Your assignment - Whenever a line in the entries below contains the string "لقطات", copy that line.

Material provided -
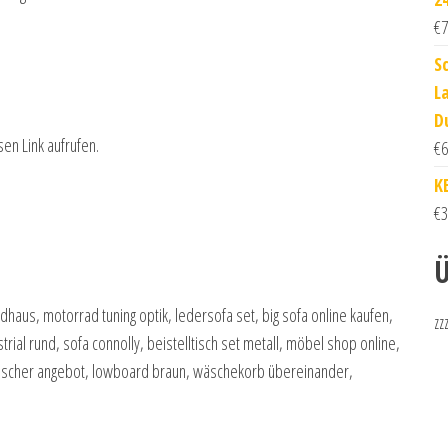
€
7
S
L
D
sen Link aufrufen.
€
6
K
€
3
Ü
dhaus, motorrad tuning optik, ledersofa set, big sofa online kaufen,
zz
rial rund, sofa connolly, beistelltisch set metall, möbel shop online,
nwischer angebot, lowboard braun, wäschekorb übereinander,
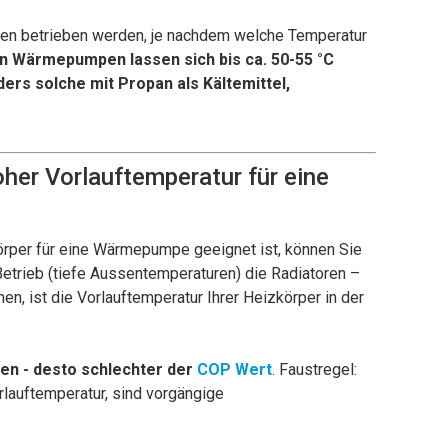
en betrieben werden, je nachdem welche Temperatur
n Wärmepumpen lassen sich bis ca. 50-55 °C
ers solche mit Propan als Kältemittel,
her Vorlauftemperatur für eine
körper für eine Wärmepumpe geeignet ist, können Sie
Betrieb (tiefe Aussentemperaturen) die Radiatoren –
, ist die Vorlauftemperatur Ihrer Heizkörper in der
en - desto schlechter der
COP Wert
. Faustregel:
rlauftemperatur, sind vorgängige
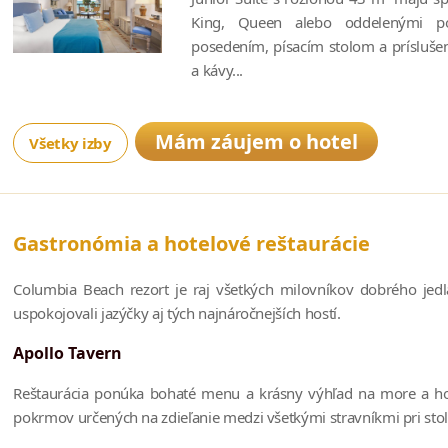
King, Queen alebo oddelenými p
posedením, písacím stolom a prísluše
a kávy...
Mám záujem o hotel
Všetky izby
Gastronómia a hotelové reštaurácie
Columbia Beach rezort je raj všetkých milovníkov dobrého jedl
uspokojovali jazýčky aj tých najnáročnejších hostí.
Apollo Tavern
Reštaurácia ponúka bohaté menu a krásny výhľad na more a hot
pokrmov určených na zdieľanie medzi všetkými stravníkmi pri stole.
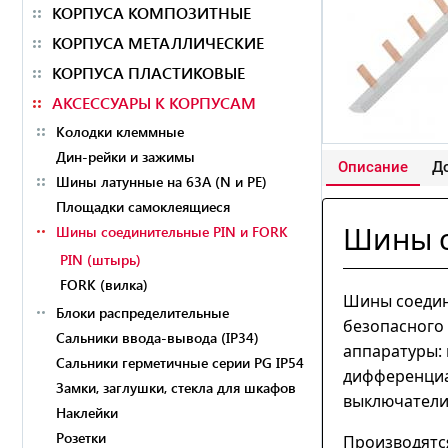
КОРПУСА КОМПОЗИТНЫЕ
КОРПУСА МЕТАЛЛИЧЕСКИЕ
КОРПУСА ПЛАСТИКОВЫЕ
АКСЕССУАРЫ К КОРПУСАМ
Колодки клеммные
Дин-рейки и зажимы
Описание
До
Шины латунные на 63А (N и PE)
Площадки самоклеящиеся
Шины 
Шины соединительные PIN и FORK
PIN (штырь)
FORK (вилка)
Шины соедин
Блоки распределительные
безопасного
Сальники ввода-вывода (IP34)
аппаратуры:
Сальники герметичные серии PG IP54
дифференциа
Замки, заглушки, стекла для шкафов
выключатели
Наклейки
Розетки
Производятся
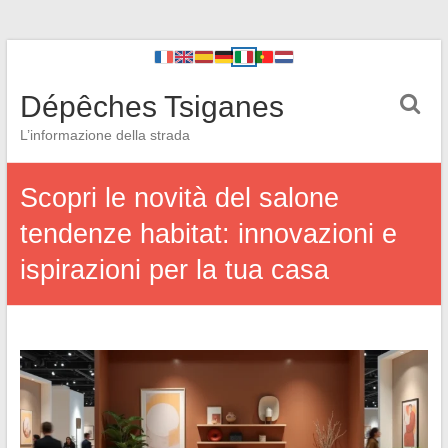
Dépêches Tsiganes
L’informazione della strada
Scopri le novità del salone
tendenze habitat: innovazioni e
ispirazioni per la tua casa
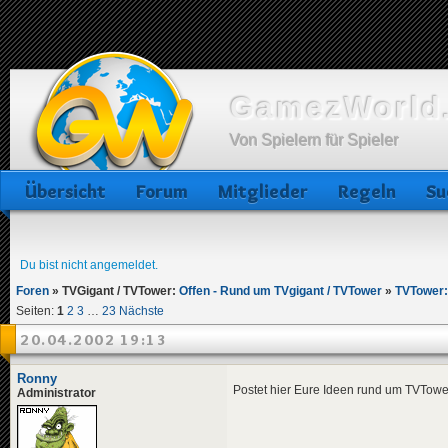
GamezWorld.
Von Spielern für Spieler
Übersicht
Forum
Mitglieder
Regeln
Su
Du bist nicht angemeldet.
Foren
»
TVGigant / TVTower:
Offen - Rund um TVgigant / TVTower
»
TVTower
Seiten:
1
2
3
…
23
Nächste
20.04.2002 19:13
Ronny
Postet hier Eure Ideen rund um TVTower 
Administrator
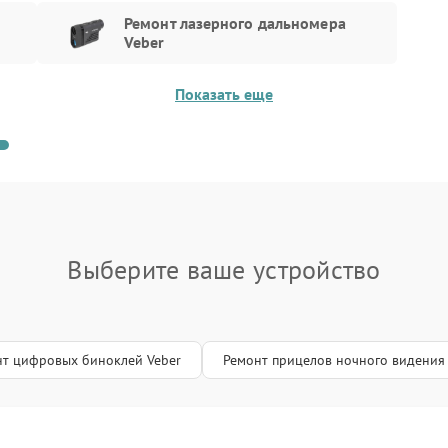
 свяжитесь с нами по телефону +7 (495) 023-73-25
Ремонт лазерного дальномера
ул. Чаянова 18.
Veber
Показать еще
Выберите ваше устройство
нт цифровых биноклей Veber
Ремонт прицелов ночного видения 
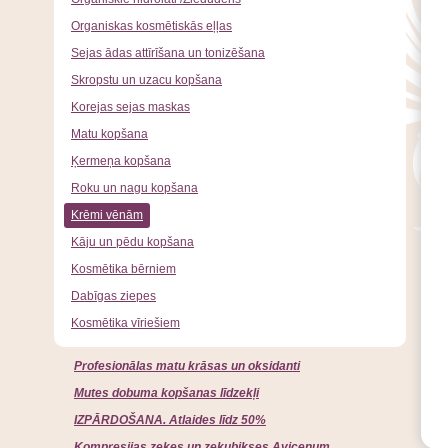
Organiskas kosmētiskās eļļas
Sejas ādas attīrīšana un tonizēšana
Skropstu un uzacu kopšana
Korejas sejas maskas
Matu kopšana
Ķermeņa kopšana
Roku un nagu kopšana
Krēmi vēnām
Kāju un pēdu kopšana
Kosmētika bērniem
Dabīgas ziepes
Kosmētika vīriešiem
Profesionālas matu krāsas un oksidanti
Mutes dobuma kopšanas līdzekļi
IZPĀRDOŠANA. Atlaides līdz 50%
Kompresijas zeķes un zeķubikses Avicenum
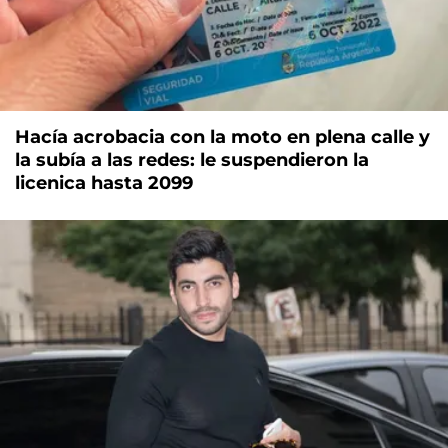
Hacía acrobacia con la moto en plena calle y
la subía a las redes: le suspendieron la
licenica hasta 2099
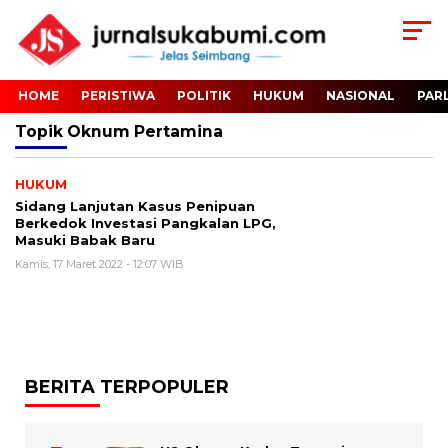
HOME
PERISTIWA
POLITIK
HUKUM
NASIONAL
PAR
Topik
Oknum Pertamina
HUKUM
Sidang Lanjutan Kasus Penipuan
Berkedok Investasi Pangkalan LPG,
Masuki Babak Baru
Kamis, 17 Maret 2022 - 12:07 WIB
BERITA TERPOPULER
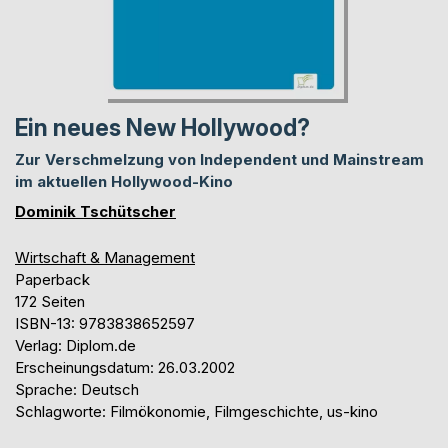
Ein neues New Hollywood?
Zur Verschmelzung von Independent und Mainstream
im aktuellen Hollywood-Kino
Dominik Tschütscher
Wirtschaft & Management
Paperback
172 Seiten
ISBN-13: 9783838652597
Verlag: Diplom.de
Erscheinungsdatum: 26.03.2002
Sprache: Deutsch
Schlagworte: Filmökonomie, Filmgeschichte, us-kino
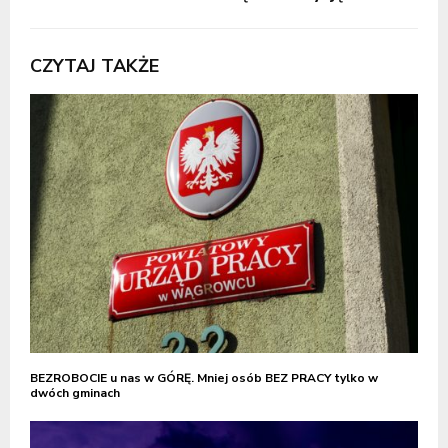
CZYTAJ TAKŻE
BEZROBOCIE u nas w GÓRĘ. Mniej osób BEZ PRACY tylko w
dwóch gminach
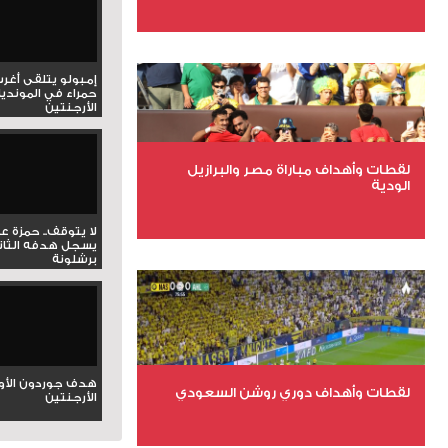
عدد الملفات 27
عدد المشاهدات 1999
إمبولو يتلقى أغر
حمراء في المونديا
الأرجنتين
لقطات وأهداف مباراة مصر والبرازيل
الودية
لا يتوقف.. حمزة ع
عدد الملفات 6
يسجل هدفه الثان
برشلونة
عدد المشاهدات 15860
هدف جوردون الأو
لقطات وأهداف دوري روشن السعودي
الأرجنتين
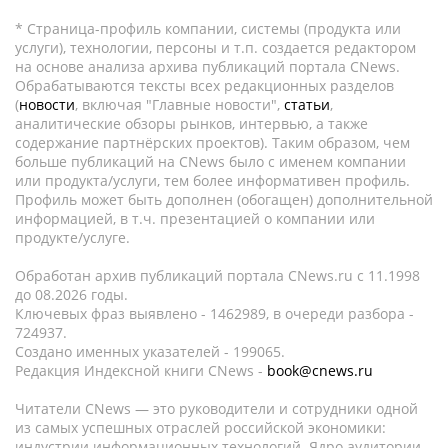
* Страница-профиль компании, системы (продукта или
услуги), технологии, персоны и т.п. создается редактором
на основе анализа архива публикаций портала CNews.
Обрабатываются тексты всех редакционных разделов
(
новости
, включая "Главные новости",
статьи
,
аналитические обзоры рынков, интервью, а также
содержание партнёрских проектов). Таким образом, чем
больше публикаций на CNews было с именем компании
или продукта/услуги, тем более информативен профиль.
Профиль может быть дополнен (обогащен) дополнительной
информацией, в т.ч. презентацией о компании или
продукте/услуге.
Обработан архив публикаций портала CNews.ru c 11.1998
до 08.2026 годы.
Ключевых фраз выявлено - 1462989, в очереди разбора -
724937.
Создано именных указателей - 199065.
Редакция Индексной книги CNews -
book@cnews.ru
Читатели CNews — это руководители и сотрудники одной
из самых успешных отраслей российской экономики:
индустрии информационных технологий. Ядро аудитории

Output below -
لقطات وأهداف مباراة مصر والبرازيل
لقطات وأهداف دوري روشن السعودي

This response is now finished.